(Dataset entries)

◆ ◆ ◆ ◆ ◆ ◆ ◆

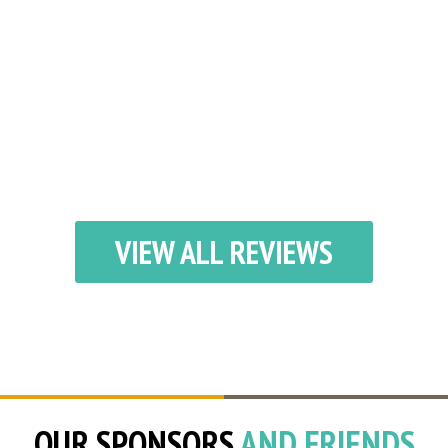
VIEW ALL REVIEWS
OUR SPONSORS
AND FRIENDS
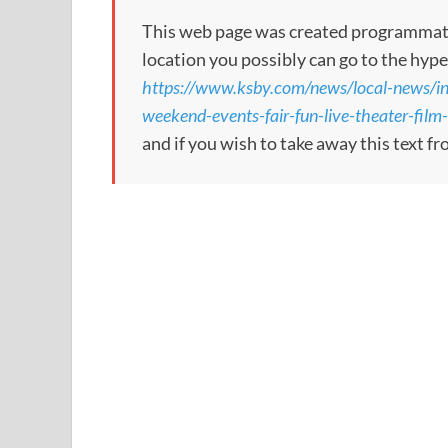
This web page was created programmatical
location you possibly can go to the hype
https://www.ksby.com/news/local-news/in
weekend-events-fair-fun-live-theater-film
and if you wish to take away this text f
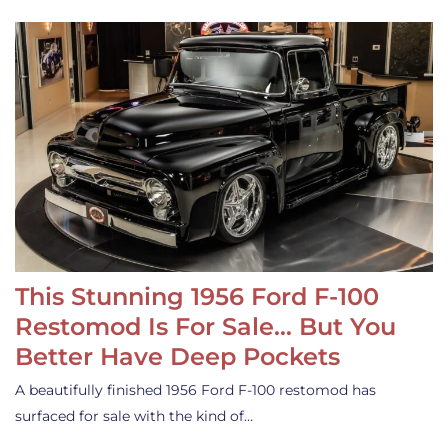
This Stunning 1956 Ford F-100
Restomod Is For Sale… But You
Better Have Deep Pockets
A beautifully finished 1956 Ford F-100 restomod has
surfaced for sale with the kind of…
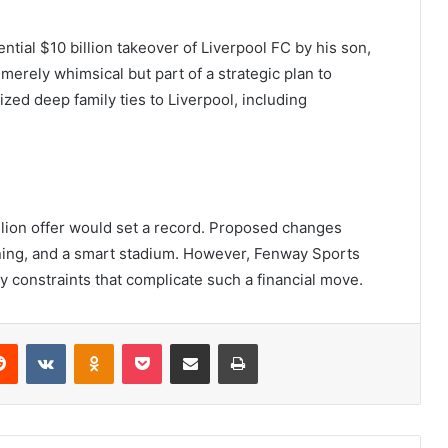
ntial $10 billion takeover of Liverpool FC by his son,
 merely whimsical but part of a strategic plan to
zed deep family ties to Liverpool, including
billion offer would set a record. Proposed changes
aining, and a smart stadium. However, Fenway Sports
y constraints that complicate such a financial move.
erest
Reddit
VKontakte
Odnoklassniki
Pocket
Share via Email
Print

◆ ◆ ◆ ◆ ◆ ◆ ◆

What is required: Give the entries again exactly. Pictures stay out.

Exercise response:
VIEW ALL REVIEWS
OUR SPONSORS
AND FRIENDS
This web page was created programmatical
location you possibly can go to the hype
https://www.ksby.com/news/local-news/in
weekend-events-fair-fun-live-theater-film
and if you wish to take away this text f
This Stunning 1956 Ford F-100
Restomod Is For Sale… But You
Better Have Deep Pockets
A beautifully finished 1956 Ford F-100 restomod has
surfaced for sale with the kind of…
ntial $10 billion takeover of Liverpool FC by his son,
 merely whimsical but part of a strategic plan to
zed deep family ties to Liverpool, including
billion offer would set a record. Proposed changes
aining, and a smart stadium. However, Fenway Sports
y constraints that complicate such a financial move.
erest
Reddit
VKontakte
Odnoklassniki
Pocket
Share via Email
Print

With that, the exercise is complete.